Copy each line of the records that holds the string "allgemeine".

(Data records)
═══

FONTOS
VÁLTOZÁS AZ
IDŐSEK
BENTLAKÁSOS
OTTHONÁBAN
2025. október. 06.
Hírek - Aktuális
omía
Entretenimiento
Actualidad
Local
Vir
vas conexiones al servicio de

═══

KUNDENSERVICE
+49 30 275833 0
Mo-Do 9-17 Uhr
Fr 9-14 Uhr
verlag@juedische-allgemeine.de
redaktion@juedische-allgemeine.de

═══

Finished task —
verlag@juedische-allgemeine.de
redaktion@juedische-allgemeine.de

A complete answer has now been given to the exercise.